Goldman Sachs: Hedge funds last week increased their record level of short positions in U.S. stocks, with the information technology sector being the hardest hit.

Goldman Sachs: Hedge funds last week increased their record level of short positions in U.S. stocks, with the information technology sector being the hardest hit.

Due to concerns about artificial intelligence potentially disrupting existing business models spreading through the market, hedge funds are heavily building short positions in U.S. stocks.

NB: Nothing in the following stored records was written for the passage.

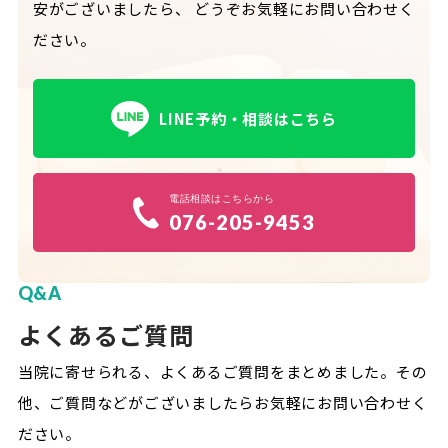
安がございましたら、
どうぞお気軽にお問い合わせく
ださい。
LINE予約・相談はこちら
電話相談はこちらから
076-205-9453
Q&A
よくあるご質問
当院に寄せられる、よくあるご質問をまとめました。
その
他、ご質問などがございましたらお気軽にお問い合わせく
ださい。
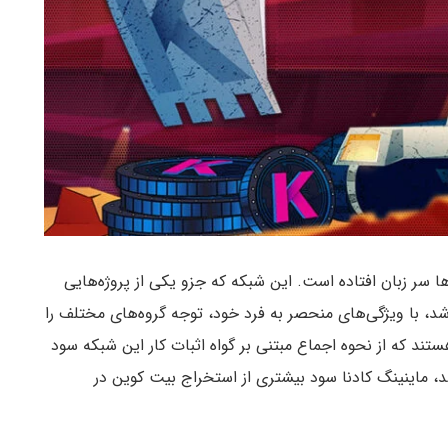
این روزها سر زبان افتاده است. این شبکه که جزو یکی از پروژه‌هایی
شد، با ویژگی‌های منحصر به فرد خود، توجه گروه‌های مختلف را
تند که از نحوه اجماع مبتنی بر گواه اثبات کار این شبکه سود
د، ماینینگ کادنا سود بیشتری از استخراج بیت کوین در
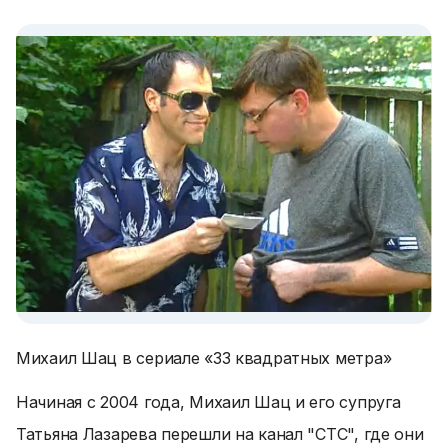
Михаил Шац в сериале «33 квадратных метра»
Начиная с 2004 года, Михаил Шац и его супруга
Татьяна Лазарева перешли на канал "СТС", где они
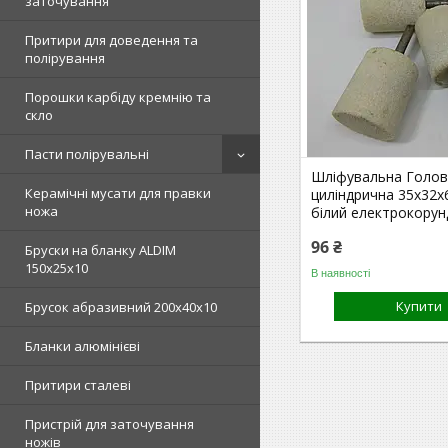
заточування
Притири для доведення та
полірування
Порошки карбіду кремнію та
скло
Пасти полірувальні
Шліфувальна Голов
Керамічні мусати для правки
циліндрична 35х32х6
ножа
білий електрокорун
96 ₴
Бруски на бланку ALDIM
150х25х10
В наявності
Купити
Брусок абразивний 200х40х10
Бланки алюмінієві
Притири сталеві
Пристрій для заточування
ножів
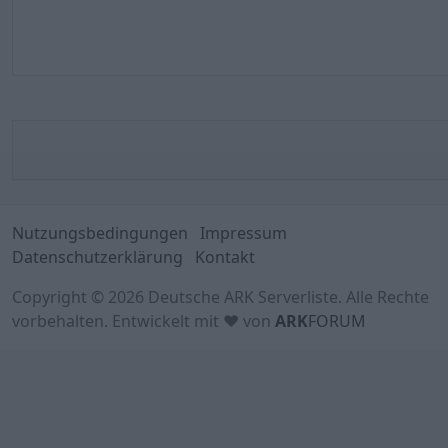
Nutzungsbedingungen
Impressum
Datenschutzerklärung
Kontakt
Copyright © 2026 Deutsche ARK Serverliste. Alle Rechte
vorbehalten. Entwickelt mit ♥ von
ARK
FORUM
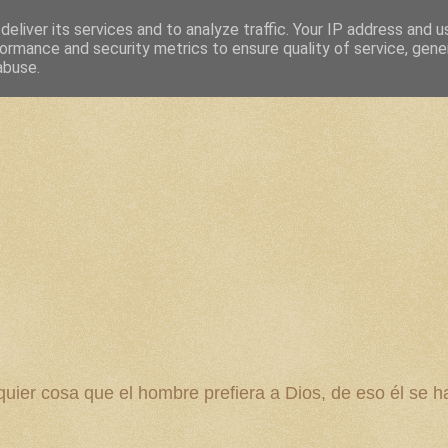
eliver its services and to analyze traffic. Your IP address and 
ormance and security metrics to ensure quality of service, gen
abuse.
 cosa que el hombre prefiera a Dios, de eso él se ha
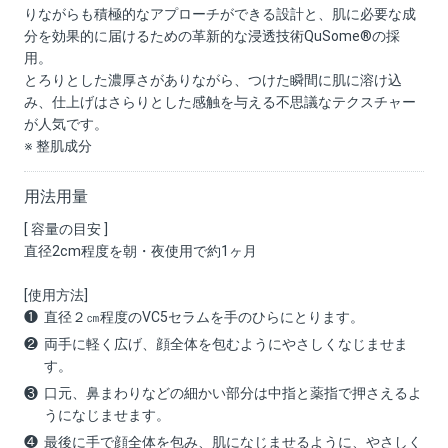
りながらも積極的なアプローチができる設計と、肌に必要な成
分を効果的に届けるための革新的な浸透技術QuSome®の採
用。
とろりとした濃厚さがありながら、つけた瞬間に肌に溶け込
み、仕上げはさらりとした感触を与える不思議なテクスチャー
が人気です。
※ 整肌成分
用法用量
[ 容量の目安 ]
直径2cm程度を朝・夜使用で約1ヶ月
[使用方法]
直径２㎝程度のVC5セラムを手のひらにとります。
両手に軽く広げ、顔全体を包むようにやさしくなじませま
す。
口元、鼻まわりなどの細かい部分は中指と薬指で押さえるよ
うになじませます。
最後に手で顔全体を包み、肌になじませるように、やさしく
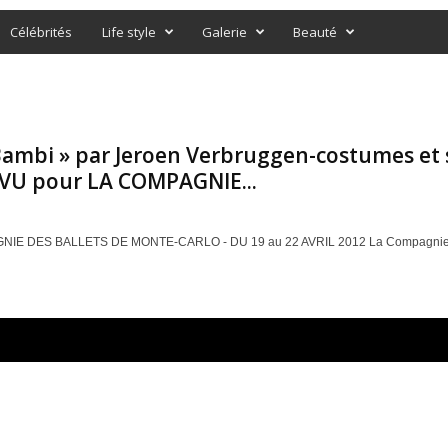
Célébrités
Life style
Galerie
Beauté
 Bambi » par Jeroen Verbruggen-costumes e
VU pour LA COMPAGNIE...
IE DES BALLETS DE MONTE-CARLO - DU 19 au 22 AVRIL 2012 La Compagnie des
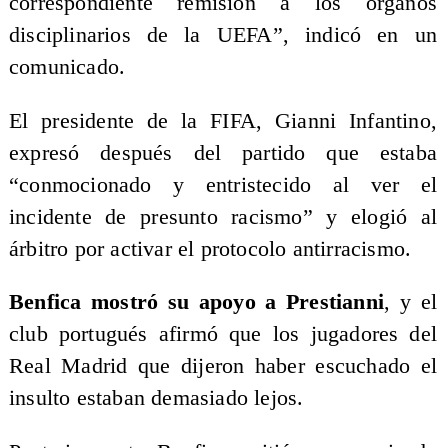
correspondiente remisión a los órganos
disciplinarios de la UEFA”, indicó en un
comunicado.
El presidente de la FIFA, Gianni Infantino,
expresó después del partido que estaba
“conmocionado y entristecido al ver el
incidente de presunto racismo” y elogió al
árbitro por activar el protocolo antirracismo.
Benfica mostró su apoyo a Prestianni
, y el
club portugués afirmó que los jugadores del
Real Madrid que dijeron haber escuchado el
insulto estaban demasiado lejos.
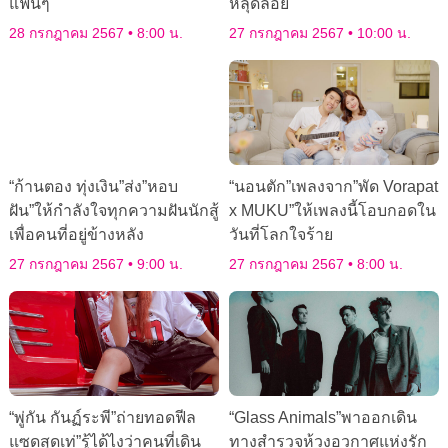
แฟนๆ
หลุดลอย
28 กรกฎาคม 2567
8:00 น.
27 กรกฎาคม 2567
10:00 น.
“ก้านตอง ทุ่งเงิน”ส่ง”หอบ
“นอนตัก”เพลงจาก”พัด Vorapat
ฝัน”ให้กำลังใจทุกความฝันนักสู้
x MUKU”ให้เพลงนี้โอบกอดใน
เพื่อคนที่อยู่ข้างหลัง
วันที่โลกใจร้าย
27 กรกฎาคม 2567
9:00 น.
27 กรกฎาคม 2567
8:00 น.
“พู่กัน กันฏ์ระพี”ถ่ายทอดฟีล
“Glass Animals”พาออกเดิน
แซดสุดเท่”รู้ได้ไงว่าคนที่เดิน
ทางสำรวจห้วงอวกาศแห่งรัก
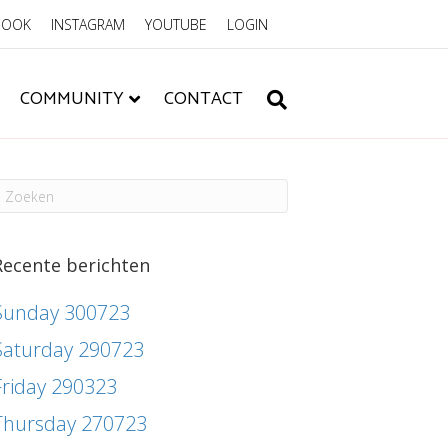
BOOK
INSTAGRAM
YOUTUBE
LOGIN
COMMUNITY
CONTACT
Recente berichten
Sunday 300723
Saturday 290723
Friday 290323
Thursday 270723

Goldman Sachs’ prime brokerage team stated in a client report that, according to data dating back to 2016, last week saw the highest nominal single-stock short trading volume on record. Goldman noted that between January 30 and February 5, the scale of short selling was twice that of long buying.

Anxiety over how artificial intelligence will reshape the U.S. economy erupted on Wall Street, leading to a turbulent week in the markets. The trigger for this sell-off was Anthropic’s launch of a series of new tools designed to automate work tasks across various industries. Last week, 164 stocks in the software, financial services, and asset management sectors lost a combined $611 billion in market value.

Overall, hedge funds have net sold U.S. stocks for the fourth consecutive week, and the intensity of selling was the strongest since the so-called “Liberation Day” in early April last year.

The Goldman team said that information technology was the hardest-hit sector, recording the second-largest net outflow in five years. The software sector dominated this retreat, accounting for about 75% of net sales in that sector. Hedge funds’ overall net exposure to software stocks dropped to 2.6%, and the long-short ratio fell to 1.3, both at all-time lows.

Semiconductors and semiconductor equipment, as well as IT services, were among the few tech-related areas with net buying that week. The semiconductor stock index rose last week, widening the divide between chip stocks and software stocks—as investors punished industries they feared could be disrupted by AI, this divergence has continued to widen in recent months.

Outside of technology, hedge funds continued to rotate into defensive sectors. According to Goldman, healthcare was the top net-buy sector last week and has risen to first place in hedge fund inflows this year, overtaking industrials.

Last Friday, as bargain-hunting emerged, the stock market rebounded, but the Nasdaq 100 index still recorded its worst week so far this year.